直球すぎです、成瀬くん
百叶のこぼした言葉を聞きながら、走る成瀬くんに目を向ける。
……足の速い人って、無条件でキラキラして見えるのは何でなんだろう………
「百叶ー、柚ー、次女子の100mやるってー!」
ぼーっと見ていたら、向こうから、同じく100m走に出る女子の声が飛んできて、私はハッとした。
「ありがとうー!今行く〜」
それに百叶が応えると、行こ、と立ち上がった。
選抜リレーほどの得点にはならないけれど、優勝を狙うクラスのため、私だって少しでも力になりたい。

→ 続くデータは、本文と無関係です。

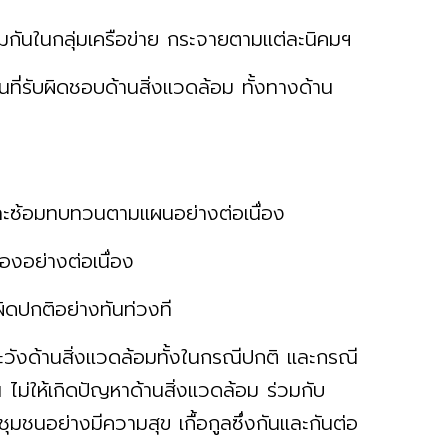
วมกันในกลุ่มเครือข่าย กระจายตามแต่ละนิคมฯ
่รับผิดชอบด้านสิ่งแวดล้อม ทั้งทางด้าน
ละซ้อมทบทวนตามแผนอย่างต่อเนื่อง
ข้องอย่างต่อเนื่อง
ิดปกติอย่างทันท่วงที
ะวังด้านสิ่งแวดล้อมทั้งในกรณีปกติ และกรณี
น ไม่ให้เกิดปัญหาด้านสิ่งแวดล้อม ร่วมกับ
ชุมชนอย่างมีความสุข เกื้อกูลซึ่งกันและกันต่อ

そんな思いで練習を毎回走るけれど、クラス内での順位はいつも5位前後をさまよっている。
……今日こそは、せめて、3位以内に入りたい…
思いを胸に、スタート位置につく。
ーーーパン
スタートの合図とともに、思い切り地面を蹴って走り出す。
腕を必死に動かして、何とか、前を走る人を追いかける。
「…っい…!」
コーナーに差しかかった時、右足にものすごい違和感……痛みを感じた。
思わず声が漏れ、私は思わずその場で転んでしまった。
「ゆ、柚…っ!」
気づけば私の周りには、駆け寄ってきてくれた女子がたくさんいた。
「センセー!宮藤さんケガしたー!」
「柚っ、大丈夫…?」
私の目の前には、私の顔と足を交互に心配そうに見つめる百叶。
「保健室行こう、柚…!大丈夫?立てる……?」
そう言いながら、百叶は私の腕を取って自らの肩に回した。
「あたしも手伝う…!」
「俺運ぶからいーよ」
「……っえ…」
もう1人の女子が私を支えて立ち上がらせようとしたタイミングで、頭の上から、落ち着いた声が降ってきた。